# Entries shown:
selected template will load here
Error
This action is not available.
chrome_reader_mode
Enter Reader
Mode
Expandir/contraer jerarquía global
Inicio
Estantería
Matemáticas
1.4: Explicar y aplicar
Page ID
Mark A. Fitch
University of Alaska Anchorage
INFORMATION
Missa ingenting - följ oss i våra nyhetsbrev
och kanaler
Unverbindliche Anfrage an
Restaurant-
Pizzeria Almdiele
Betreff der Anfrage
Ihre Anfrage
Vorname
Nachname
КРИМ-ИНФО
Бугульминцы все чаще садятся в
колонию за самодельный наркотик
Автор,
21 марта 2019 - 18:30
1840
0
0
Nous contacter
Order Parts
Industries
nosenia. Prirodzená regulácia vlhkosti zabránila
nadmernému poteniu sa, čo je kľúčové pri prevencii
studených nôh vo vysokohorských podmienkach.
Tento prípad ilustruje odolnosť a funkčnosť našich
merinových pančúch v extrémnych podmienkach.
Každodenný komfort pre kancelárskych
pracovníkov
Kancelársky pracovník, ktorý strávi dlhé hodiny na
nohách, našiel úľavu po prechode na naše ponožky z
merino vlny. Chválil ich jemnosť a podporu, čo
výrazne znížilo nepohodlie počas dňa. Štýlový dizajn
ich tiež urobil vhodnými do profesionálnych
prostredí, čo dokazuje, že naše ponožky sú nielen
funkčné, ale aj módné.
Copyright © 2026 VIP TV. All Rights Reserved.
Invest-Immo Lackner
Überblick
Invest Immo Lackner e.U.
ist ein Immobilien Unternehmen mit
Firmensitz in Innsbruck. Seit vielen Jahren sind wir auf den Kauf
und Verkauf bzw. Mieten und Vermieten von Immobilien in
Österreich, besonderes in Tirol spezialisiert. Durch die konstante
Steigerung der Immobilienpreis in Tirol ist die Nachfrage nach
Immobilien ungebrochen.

# What is required:
Report each line of the material above where the word "Anfrage" appears.

# Written answer:
Unverbindliche Anfrage an
Betreff der Anfrage
Ihre Anfrage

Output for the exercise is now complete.